Non, le vaccin contre les papillomavirus ne diminue pas la fertilité
Partout, et de tout temps, des réticences à la vaccination se sont manifestées, à des niveaux et avec des modalités variables. A l’ère d’internet et des réseaux sociaux, elles s’expriment aisément et touchent un large public, avec des arguments souvent détournés ou infondés. Des rumeurs peuvent ainsi recevoir un écho considérable, alors même qu’elles semblent ne reposer parfois sur rien d’autre que des associations d’idées.
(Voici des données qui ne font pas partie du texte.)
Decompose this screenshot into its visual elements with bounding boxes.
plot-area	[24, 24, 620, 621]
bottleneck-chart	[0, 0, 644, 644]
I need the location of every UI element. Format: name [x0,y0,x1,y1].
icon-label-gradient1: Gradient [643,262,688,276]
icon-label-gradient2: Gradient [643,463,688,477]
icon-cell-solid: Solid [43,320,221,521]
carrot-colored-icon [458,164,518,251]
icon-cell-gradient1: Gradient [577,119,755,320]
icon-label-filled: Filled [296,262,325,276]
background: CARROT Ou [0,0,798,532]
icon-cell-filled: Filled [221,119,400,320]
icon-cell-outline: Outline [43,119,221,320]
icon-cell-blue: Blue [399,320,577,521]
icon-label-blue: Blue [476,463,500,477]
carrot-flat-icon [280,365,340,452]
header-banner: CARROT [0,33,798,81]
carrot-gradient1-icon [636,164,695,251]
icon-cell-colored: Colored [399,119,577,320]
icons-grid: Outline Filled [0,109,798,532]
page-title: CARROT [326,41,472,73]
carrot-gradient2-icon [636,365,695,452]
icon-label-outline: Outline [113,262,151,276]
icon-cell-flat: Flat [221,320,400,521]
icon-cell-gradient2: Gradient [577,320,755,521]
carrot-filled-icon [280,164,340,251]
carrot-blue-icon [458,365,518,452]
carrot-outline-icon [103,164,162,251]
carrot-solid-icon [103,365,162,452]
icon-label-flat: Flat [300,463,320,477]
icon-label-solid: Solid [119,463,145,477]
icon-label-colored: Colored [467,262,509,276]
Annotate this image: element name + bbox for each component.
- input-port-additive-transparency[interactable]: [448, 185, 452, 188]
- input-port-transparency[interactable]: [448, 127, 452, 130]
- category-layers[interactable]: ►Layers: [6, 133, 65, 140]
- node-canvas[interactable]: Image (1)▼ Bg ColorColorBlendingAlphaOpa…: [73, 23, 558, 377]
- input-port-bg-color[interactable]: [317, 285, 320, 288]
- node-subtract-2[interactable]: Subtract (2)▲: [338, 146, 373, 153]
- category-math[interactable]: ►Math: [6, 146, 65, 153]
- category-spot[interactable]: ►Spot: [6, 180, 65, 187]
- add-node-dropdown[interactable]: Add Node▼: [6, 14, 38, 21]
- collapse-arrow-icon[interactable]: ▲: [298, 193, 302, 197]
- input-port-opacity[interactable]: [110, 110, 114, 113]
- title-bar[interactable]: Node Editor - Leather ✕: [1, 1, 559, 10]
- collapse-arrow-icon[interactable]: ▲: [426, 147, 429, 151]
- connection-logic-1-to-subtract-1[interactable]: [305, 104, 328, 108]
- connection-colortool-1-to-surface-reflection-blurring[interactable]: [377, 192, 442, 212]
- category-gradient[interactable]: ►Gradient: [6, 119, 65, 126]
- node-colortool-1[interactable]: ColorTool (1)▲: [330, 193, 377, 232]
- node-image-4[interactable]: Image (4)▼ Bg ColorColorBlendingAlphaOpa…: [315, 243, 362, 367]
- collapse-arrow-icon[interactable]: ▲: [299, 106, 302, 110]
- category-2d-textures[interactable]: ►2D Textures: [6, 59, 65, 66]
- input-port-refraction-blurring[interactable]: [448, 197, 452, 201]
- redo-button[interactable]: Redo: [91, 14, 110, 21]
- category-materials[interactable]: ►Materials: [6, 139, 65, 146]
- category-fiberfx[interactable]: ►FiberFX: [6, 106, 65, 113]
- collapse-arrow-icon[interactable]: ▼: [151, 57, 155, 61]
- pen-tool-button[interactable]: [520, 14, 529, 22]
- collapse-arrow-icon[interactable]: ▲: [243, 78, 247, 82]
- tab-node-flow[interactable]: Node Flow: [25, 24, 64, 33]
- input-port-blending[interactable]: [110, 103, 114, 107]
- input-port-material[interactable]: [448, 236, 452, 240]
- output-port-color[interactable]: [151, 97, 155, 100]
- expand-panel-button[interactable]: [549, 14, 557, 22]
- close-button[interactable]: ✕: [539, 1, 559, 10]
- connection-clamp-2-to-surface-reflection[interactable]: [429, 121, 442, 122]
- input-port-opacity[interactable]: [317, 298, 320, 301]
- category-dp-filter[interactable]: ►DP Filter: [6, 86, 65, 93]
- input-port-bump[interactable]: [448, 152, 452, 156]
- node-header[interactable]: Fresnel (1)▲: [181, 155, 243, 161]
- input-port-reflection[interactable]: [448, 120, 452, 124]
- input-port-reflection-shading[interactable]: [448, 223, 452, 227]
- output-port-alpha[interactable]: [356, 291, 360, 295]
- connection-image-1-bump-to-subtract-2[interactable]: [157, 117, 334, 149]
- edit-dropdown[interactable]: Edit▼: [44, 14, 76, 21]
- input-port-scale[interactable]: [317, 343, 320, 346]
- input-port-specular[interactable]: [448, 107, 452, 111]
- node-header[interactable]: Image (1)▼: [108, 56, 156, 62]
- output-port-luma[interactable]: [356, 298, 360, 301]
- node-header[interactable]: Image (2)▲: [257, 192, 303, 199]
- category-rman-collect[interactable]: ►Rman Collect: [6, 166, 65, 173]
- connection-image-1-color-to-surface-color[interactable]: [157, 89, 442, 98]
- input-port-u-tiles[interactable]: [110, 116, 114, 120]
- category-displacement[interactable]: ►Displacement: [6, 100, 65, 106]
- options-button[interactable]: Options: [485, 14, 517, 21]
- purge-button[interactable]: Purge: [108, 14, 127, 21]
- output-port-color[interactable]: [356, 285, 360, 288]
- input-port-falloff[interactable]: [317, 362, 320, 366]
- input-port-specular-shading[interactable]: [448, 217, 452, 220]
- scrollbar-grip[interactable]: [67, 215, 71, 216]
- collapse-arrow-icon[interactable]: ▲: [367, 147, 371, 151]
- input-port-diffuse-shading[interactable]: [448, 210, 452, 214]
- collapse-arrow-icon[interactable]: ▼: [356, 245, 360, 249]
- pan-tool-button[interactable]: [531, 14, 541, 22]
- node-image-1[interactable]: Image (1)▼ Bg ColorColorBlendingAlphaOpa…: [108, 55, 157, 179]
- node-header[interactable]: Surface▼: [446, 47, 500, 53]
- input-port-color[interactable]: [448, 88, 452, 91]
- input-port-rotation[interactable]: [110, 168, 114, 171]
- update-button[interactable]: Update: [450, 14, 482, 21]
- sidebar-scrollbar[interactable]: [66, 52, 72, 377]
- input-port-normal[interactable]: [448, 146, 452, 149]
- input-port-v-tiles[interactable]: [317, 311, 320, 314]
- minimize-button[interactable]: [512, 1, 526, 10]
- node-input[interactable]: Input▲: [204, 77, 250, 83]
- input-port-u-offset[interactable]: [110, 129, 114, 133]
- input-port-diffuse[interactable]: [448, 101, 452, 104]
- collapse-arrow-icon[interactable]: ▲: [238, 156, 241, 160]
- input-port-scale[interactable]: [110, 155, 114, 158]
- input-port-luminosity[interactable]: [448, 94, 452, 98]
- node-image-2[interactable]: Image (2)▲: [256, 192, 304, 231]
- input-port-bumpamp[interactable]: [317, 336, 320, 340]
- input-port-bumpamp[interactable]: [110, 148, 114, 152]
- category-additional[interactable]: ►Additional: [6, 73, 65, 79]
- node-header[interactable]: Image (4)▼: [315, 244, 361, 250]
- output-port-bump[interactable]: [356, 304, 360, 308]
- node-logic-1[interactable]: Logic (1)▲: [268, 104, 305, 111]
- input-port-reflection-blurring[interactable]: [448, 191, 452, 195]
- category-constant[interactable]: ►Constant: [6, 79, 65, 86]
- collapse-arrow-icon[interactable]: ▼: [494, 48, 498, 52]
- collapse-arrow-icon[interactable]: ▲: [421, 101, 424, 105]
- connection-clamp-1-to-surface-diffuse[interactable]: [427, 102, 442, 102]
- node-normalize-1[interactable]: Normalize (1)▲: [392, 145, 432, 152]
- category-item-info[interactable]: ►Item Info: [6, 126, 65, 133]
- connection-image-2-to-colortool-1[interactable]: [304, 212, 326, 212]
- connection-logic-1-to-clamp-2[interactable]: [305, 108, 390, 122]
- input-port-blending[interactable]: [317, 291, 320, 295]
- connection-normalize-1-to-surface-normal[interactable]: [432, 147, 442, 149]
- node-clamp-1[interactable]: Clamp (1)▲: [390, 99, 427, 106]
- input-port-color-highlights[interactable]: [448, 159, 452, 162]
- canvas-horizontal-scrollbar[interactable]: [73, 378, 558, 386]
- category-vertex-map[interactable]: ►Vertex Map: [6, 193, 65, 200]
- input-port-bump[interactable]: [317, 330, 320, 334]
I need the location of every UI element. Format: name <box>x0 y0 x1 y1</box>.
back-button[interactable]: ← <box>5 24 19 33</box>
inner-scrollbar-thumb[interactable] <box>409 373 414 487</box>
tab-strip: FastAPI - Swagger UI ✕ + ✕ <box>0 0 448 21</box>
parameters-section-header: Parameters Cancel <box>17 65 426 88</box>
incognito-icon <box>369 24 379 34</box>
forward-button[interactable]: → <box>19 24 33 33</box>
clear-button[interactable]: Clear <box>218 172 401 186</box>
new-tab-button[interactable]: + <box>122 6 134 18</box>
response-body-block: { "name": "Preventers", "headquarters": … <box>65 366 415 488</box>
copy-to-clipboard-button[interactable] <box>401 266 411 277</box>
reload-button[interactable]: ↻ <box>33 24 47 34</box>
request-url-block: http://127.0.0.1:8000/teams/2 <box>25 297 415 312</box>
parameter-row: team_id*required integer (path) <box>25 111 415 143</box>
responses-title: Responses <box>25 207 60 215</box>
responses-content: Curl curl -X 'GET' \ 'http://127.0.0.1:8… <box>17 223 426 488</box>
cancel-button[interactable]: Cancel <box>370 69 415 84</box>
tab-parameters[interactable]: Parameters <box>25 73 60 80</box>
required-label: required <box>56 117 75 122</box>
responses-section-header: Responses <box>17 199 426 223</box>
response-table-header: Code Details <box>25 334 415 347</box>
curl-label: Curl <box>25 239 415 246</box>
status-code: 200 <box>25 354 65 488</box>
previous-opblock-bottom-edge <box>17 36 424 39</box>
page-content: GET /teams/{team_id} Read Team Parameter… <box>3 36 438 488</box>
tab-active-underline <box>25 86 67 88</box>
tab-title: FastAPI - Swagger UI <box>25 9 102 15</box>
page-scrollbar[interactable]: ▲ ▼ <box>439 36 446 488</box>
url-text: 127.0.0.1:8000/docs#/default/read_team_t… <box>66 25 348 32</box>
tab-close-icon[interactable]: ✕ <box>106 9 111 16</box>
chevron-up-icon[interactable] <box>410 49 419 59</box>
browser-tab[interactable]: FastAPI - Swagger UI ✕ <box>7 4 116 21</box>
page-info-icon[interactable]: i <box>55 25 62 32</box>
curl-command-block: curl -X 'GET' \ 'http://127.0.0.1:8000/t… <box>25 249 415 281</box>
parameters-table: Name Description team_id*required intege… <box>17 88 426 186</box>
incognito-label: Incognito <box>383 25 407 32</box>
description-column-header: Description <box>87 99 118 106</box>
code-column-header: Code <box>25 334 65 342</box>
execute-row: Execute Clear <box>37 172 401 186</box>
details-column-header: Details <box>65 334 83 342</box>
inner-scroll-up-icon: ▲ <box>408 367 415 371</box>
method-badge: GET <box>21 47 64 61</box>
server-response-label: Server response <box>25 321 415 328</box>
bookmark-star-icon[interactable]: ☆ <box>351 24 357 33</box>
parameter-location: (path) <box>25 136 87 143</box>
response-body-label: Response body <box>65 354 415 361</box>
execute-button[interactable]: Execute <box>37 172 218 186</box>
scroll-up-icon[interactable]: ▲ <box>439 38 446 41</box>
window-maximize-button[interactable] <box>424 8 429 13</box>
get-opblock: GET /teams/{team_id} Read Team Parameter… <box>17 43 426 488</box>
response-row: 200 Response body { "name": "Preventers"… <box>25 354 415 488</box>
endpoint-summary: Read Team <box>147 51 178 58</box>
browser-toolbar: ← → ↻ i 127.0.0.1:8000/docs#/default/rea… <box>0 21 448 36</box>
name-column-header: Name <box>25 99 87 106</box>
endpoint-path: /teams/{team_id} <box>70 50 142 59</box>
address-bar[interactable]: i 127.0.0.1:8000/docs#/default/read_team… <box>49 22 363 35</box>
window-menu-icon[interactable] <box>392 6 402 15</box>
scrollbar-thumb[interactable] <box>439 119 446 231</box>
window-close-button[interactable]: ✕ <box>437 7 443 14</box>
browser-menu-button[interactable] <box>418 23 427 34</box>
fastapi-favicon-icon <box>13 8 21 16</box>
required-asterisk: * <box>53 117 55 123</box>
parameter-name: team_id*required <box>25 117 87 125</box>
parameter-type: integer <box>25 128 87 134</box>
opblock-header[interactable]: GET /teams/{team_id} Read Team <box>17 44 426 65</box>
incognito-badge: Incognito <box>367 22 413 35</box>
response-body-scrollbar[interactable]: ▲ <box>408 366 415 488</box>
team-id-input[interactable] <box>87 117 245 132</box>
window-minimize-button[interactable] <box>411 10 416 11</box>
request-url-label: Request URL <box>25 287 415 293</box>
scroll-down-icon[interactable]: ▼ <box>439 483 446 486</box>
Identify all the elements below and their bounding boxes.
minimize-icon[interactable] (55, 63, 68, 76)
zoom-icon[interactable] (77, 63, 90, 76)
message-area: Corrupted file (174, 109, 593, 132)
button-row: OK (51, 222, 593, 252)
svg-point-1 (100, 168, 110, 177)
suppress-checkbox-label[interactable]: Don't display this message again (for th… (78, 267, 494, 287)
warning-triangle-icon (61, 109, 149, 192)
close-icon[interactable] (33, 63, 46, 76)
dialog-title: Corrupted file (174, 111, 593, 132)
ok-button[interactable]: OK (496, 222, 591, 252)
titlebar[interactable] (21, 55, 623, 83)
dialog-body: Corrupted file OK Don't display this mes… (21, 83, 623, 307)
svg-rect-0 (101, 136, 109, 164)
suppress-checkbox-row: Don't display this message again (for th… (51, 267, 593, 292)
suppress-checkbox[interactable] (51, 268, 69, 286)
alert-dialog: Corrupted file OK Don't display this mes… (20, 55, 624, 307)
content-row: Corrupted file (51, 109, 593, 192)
Un exemple est donné avec l’affirmation que le vaccin contre les papillomavirus humains (HPV), virus transmis essentiellement lors des relations sexuelles et responsables de cancers génitaux, dont celui du col de l’utérus, pourrait nuire à la fertilité : la vaccination des adolescents diminuerait par la suite leur capacité à concevoir des enfants.
Pour l’Inserm, qui s’est livré à un examen des données disponibles sur ce sujet, il est cependant bien établi que, non seulement le vaccin n’a pas d’effet négatif démontré sur la fertilité, mais que, au contraire, il pourrait la favoriser en protégeant contre les altérations induites par l’infection virale (ref). De façon remarquable, ces effets protecteurs sont probablement plus significatifs chez l’homme que chez la femme. En effet, alors que chez les femmes, le lien entre infection HPV et fertilité n’est pas objectivé, les effets de cette infection chez l’homme sont nombreux et bien établis : diminution du volume et de la qualité du sperme, anticorps dirigés contre les spermatozoïdes, dont le génome et la mobilité sont altérés. En protégeant contre les virus, le vaccin est en mesure de corriger ces altérations dont le retentissement sur la fertilité est démontré. Quelques études, encore peu nombreuses, confirment cet effet bénéfique du vaccin.
A l’inverse d’informations erronées auxquelles les réseaux donnent de l’ampleur, les données qui s’accumulent sur le vaccin HPV mettent en évidence un rapport bénéfice/risque très favorable (voir notre actualité du 4/12/2025).